(Directions): All entries below need to be written out exactly, but without their pictures.

(Transcribed page contents):
######
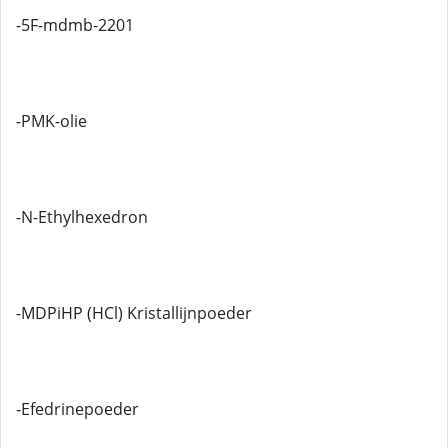
-5F-mdmb-2201
-PMK-olie
-N-Ethylhexedron
-MDPiHP (HCl) Kristallijnpoeder
-Efedrinepoeder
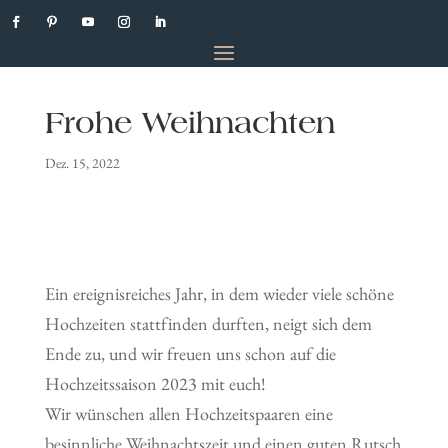
Frohe Weihnachten
Dez. 15, 2022
Ein ereignisreiches Jahr, in dem wieder viele schöne
Hochzeiten stattfinden durften, neigt sich dem
Ende zu, und wir freuen uns schon auf die
Hochzeitssaison 2023 mit euch!
Wir wünschen allen Hochzeitspaaren eine
besinnliche Weihnachtszeit und einen guten Rutsch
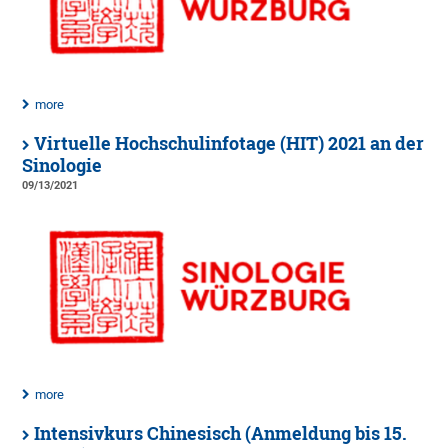
more
Virtuelle Hochschulinfotage (HIT) 2021 an der
Sinologie
09/13/2021
more
Intensivkurs Chinesisch (Anmeldung bis 15.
######
(Answer space):
-5F-mdmb-2201
-PMK-olie
-N-Ethylhexedron
-MDPiHP (HCl) Kristallijnpoeder
-Efedrinepoeder
Frohe Weihnachten
Dez. 15, 2022
Ein ereignisreiches Jahr, in dem wieder viele schöne
Hochzeiten stattfinden durften, neigt sich dem
Ende zu, und wir freuen uns schon auf die
Hochzeitssaison 2023 mit euch!
Wir wünschen allen Hochzeitspaaren eine
besinnliche Weihnachtszeit und einen guten Rutsch
more
Virtuelle Hochschulinfotage (HIT) 2021 an der
Sinologie
09/13/2021
more
Intensivkurs Chinesisch (Anmeldung bis 15.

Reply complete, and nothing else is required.